To install the pyttern library, you can use pip:

pip install git+https://github.com/JulienLie/pyttern.git

You can also clone the repository and install it manually:

  • clone the repository
  • go to the pyttern directory
  • run the following command:
pip install -e .

Syntax

We extended the python syntax to create pattern files.
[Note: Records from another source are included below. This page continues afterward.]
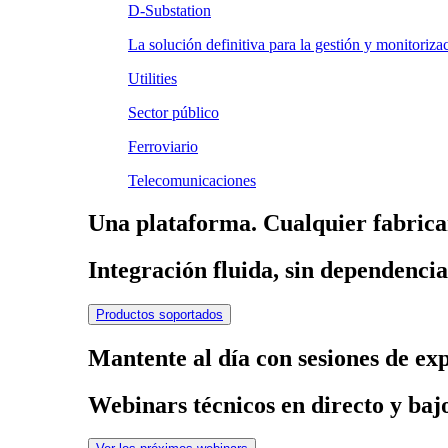
D-Substation
La solución definitiva para la gestión y monitoriz
Utilities
Sector público
Ferroviario
Telecomunicaciones
Una plataforma. Cualquier fabrica
Integración fluida, sin dependenci
Productos soportados
Mantente al día con sesiones de ex
Webinars técnicos en directo y ba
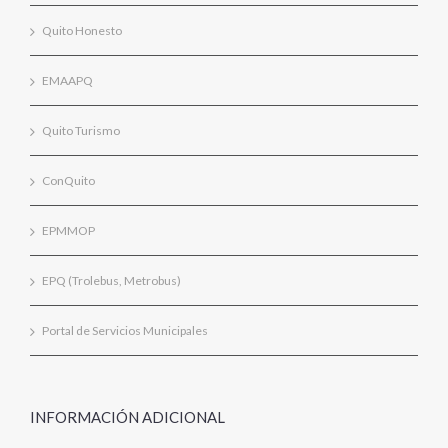
Quito Honesto
EMAAPQ
Quito Turismo
ConQuito
EPMMOP
EPQ (Trolebus, Metrobus)
Portal de Servicios Municipales
INFORMACIÓN ADICIONAL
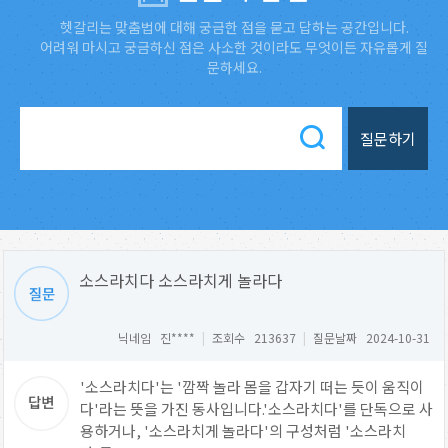
헷갈리는 맞춤법에 대해 궁금한 점을 묻고 답하는 공간입니다.
어려워 마시고 궁금하신 점은 사소한 것이라도 무엇이든 자유롭게 질
문하세요.
질문하기
소스라치다 소스라치게 놀라다
닉네임 진****
|
조회수 213637
|
질문날짜 2024-10-31
'소스라치다'는 '깜짝 놀라 몸을 갑자기 떠는 듯이 움직이
다'라는 뜻을 가진 동사입니다.'소스라치다'를 단독으로 사
용하거나, '소스라치게 놀라다'의 구성처럼 '소스라치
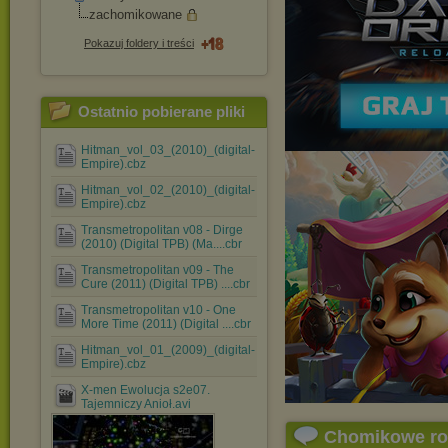
zachomikowane
Pokazuj foldery i treści
Ostatnio pobierane pliki
Hitman_vol_03_(2010)_(digital-
Empire).cbz
Hitman_vol_02_(2010)_(digital-
Empire).cbz
Transmetropolitan v08 - Dirge
(2010) (Digital TPB) (Ma....cbr
Transmetropolitan v09 - The
Cure (2011) (Digital TPB) ....cbr
Transmetropolitan v10 - One
More Time (2011) (Digital ....cbr
Hitman_vol_01_(2009)_(digital-
Empire).cbz
X-men Ewolucja s2e07.
Tajemniczy Anioł.avi
Chomikowe r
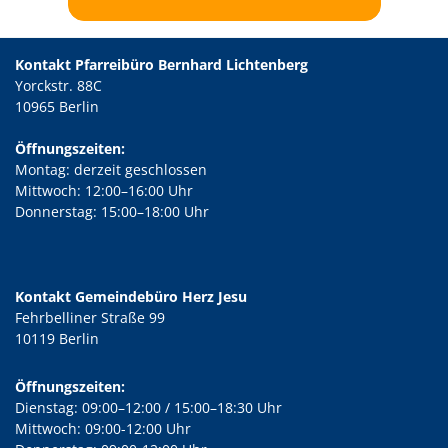
Kontakt Pfarreibüro Bernhard Lichtenberg
Yorckstr. 88C
10965 Berlin
Öffnungszeiten:
Montag: derzeit geschlossen
Mittwoch: 12:00–16:00 Uhr
Donnerstag: 15:00–18:00 Uhr
Kontakt Gemeindebüro Herz Jesu
Fehrbelliner Straße 99
10119 Berlin
Öffnungszeiten:
Dienstag: 09:00–12:00 / 15:00–18:30 Uhr
Mittwoch: 09:00-12:00 Uhr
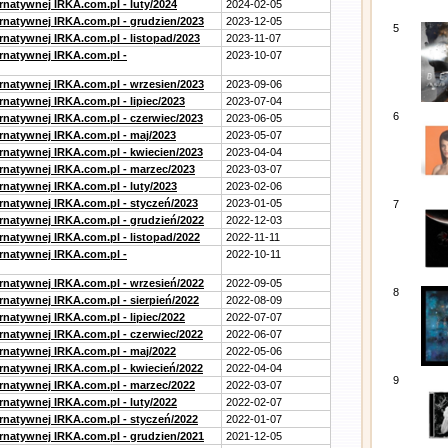
rnatywnej IRKA.com.pl - luty/2024
2024-02-05
ernatywnej IRKA.com.pl - grudzien/2023
2023-12-05
5
rnatywnej IRKA.com.pl - listopad/2023
2023-11-07
ernatywnej IRKA.com.pl -
2023-10-07
ernatywnej IRKA.com.pl - wrzesien/2023
2023-09-06
rnatywnej IRKA.com.pl - lipiec/2023
2023-07-04
6
ernatywnej IRKA.com.pl - czerwiec/2023
2023-06-05
ernatywnej IRKA.com.pl - maj/2023
2023-05-07
ernatywnej IRKA.com.pl - kwiecien/2023
2023-04-04
ernatywnej IRKA.com.pl - marzec/2023
2023-03-07
rnatywnej IRKA.com.pl - luty/2023
2023-02-06
ernatywnej IRKA.com.pl - styczeń/2023
2023-01-05
7
ernatywnej IRKA.com.pl - grudzień/2022
2022-12-03
rnatywnej IRKA.com.pl - listopad/2022
2022-11-11
ernatywnej IRKA.com.pl -
2022-10-11
ernatywnej IRKA.com.pl - wrzesień/2022
2022-09-05
8
rnatywnej IRKA.com.pl - sierpień/2022
2022-08-09
rnatywnej IRKA.com.pl - lipiec/2022
2022-07-07
ernatywnej IRKA.com.pl - czerwiec/2022
2022-06-07
ernatywnej IRKA.com.pl - maj/2022
2022-05-06
ernatywnej IRKA.com.pl - kwiecień/2022
2022-04-04
9
ernatywnej IRKA.com.pl - marzec/2022
2022-03-07
rnatywnej IRKA.com.pl - luty/2022
2022-02-07
ernatywnej IRKA.com.pl - styczeń/2022
2022-01-07
ernatywnej IRKA.com.pl - grudzien/2021
2021-12-05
Our new syntax includes the following elements:

Wildcard Description
? Match 1 element
?* Match 0 or more elements
?name Match 1 element and bind it to name
?: Match 1 element with a body
?:* Match the body of the wildcard in any indentation
?<...> Match if the inside of the wildcard is contained inside the matching node

In addition to these wildcards, we added some optional elements to allow more options:

Option Description
?[Type, ...] Match 1 element of type Type
?{n, m} Match between n and m elements

Usage

import Matcher

code = "code_file.py"
pattern = "pattern_file.py"
match = Matcher.match_files(pattern, code, strict_match=False, match_details=False)
if match:
    print("We found a match")
else:
    print("No match")

The match_files function takes 4 arguments:

  1. pattern_file: string The path to the file describing the pattern
  2. code_file: string The path to the python code file
  3. strict_match: boolean (optional) When strict_match is set to True, a strict match is performed. A strict match requires an exact match between the code file and the pattern file, including code structure and syntax. If strict_match is set to False, a "soft" match is performed, which allows for flexibility in code sections using wildcards.
  4. match_details: boolean (optional) If match_details is set to True, the function returns a tuple (result, details), where result is a boolean value indicating whether the code matches the pattern. If result is True, details contains the match details. If result is False, details contains the error that prevented the match.

Examples

Wildcard: ?

The ? wildcard matches any single element in the code. For example, the pattern ? = 0 will match any assignment statement where the right-hand side is 0.

Pyttern

def ?():
    ? = 0
    return ?

Code

def foo():
    x = 0
    return "bar"

Wildcard: ?*

The ?* wildcard matches zero or more elements in the code. For example, the pattern ?* will match any sequence of elements.

Pyttern

def foo(?*):
    ?*
    a = 0
    ?*
    return a

Code

def foo(x, y, z):
    x = 1
    y = 2
    z = 3
    a = 0
    if a == 0:
        return a
    return a

Wildcard: ?name

The ?name wildcard matches a single element in the code and binds it to the name name. For example, the pattern ?name = 0 will match any assignment statement where the right-hand side is 0 and bind the left-hand side to the name name.

Pyttern

def foo(?name):
    ?name.append(0)
    return ?name

Code

def foo(lst):
    lst.append(0)
    return lst

Wildcard: ?:

The ?: wildcard matches a single element in the code that has a body.

Pyttern

def foo():
    ?:
        x = 0
    return x

Code

def foo():
    if True:
        x = 0
    return x

Wildcard: ?:*

The ?:* wildcard matches the body of the wildcard in any indentation.

Pyttern

def foo():
    ?:*
        x = 0
    return x

Code

def foo():
    if True:
        if True:
            x = 0
    return x
def foo():
    x = 0
    return x

Wildcard: ?<...>

The ?<...> wildcard matches if the inside of the wildcard is contained inside the matching node.

Pyttern

def foo(x):
    y = ?<x>
    return y

Code

def foo(x):
    y = 2*x + 1
    return y

Combining Wildcards

You can combine wildcards to create more complex patterns.

TODO: Add more examples

Pyttern

def ?(?*):
   ?acc = 0
   ?:*
        for ? in ?:
            ?:*
                ?acc += ?
    return ?acc

Code

def sum(lst):
    acc = 0
    for i in lst:
        acc += i
    return acc

Strict match / Soft match

Main difference

In a soft match, there is flexibility in code structure and the possibility of including extra code, as long as the main matching criteria are met. In contrast, in a strict match, precise adherence to the defined code structure and syntax is necessary, and there is limited to no allowance for variations or additional code outside the specified structure.

The syntax ?:[]

The wildcard ?![] is a notation that allows for a combination of strict and soft matching in certain parts of a code pattern. It is useful when you want to perform a soft match but have a strict match requirement within a specific section of code.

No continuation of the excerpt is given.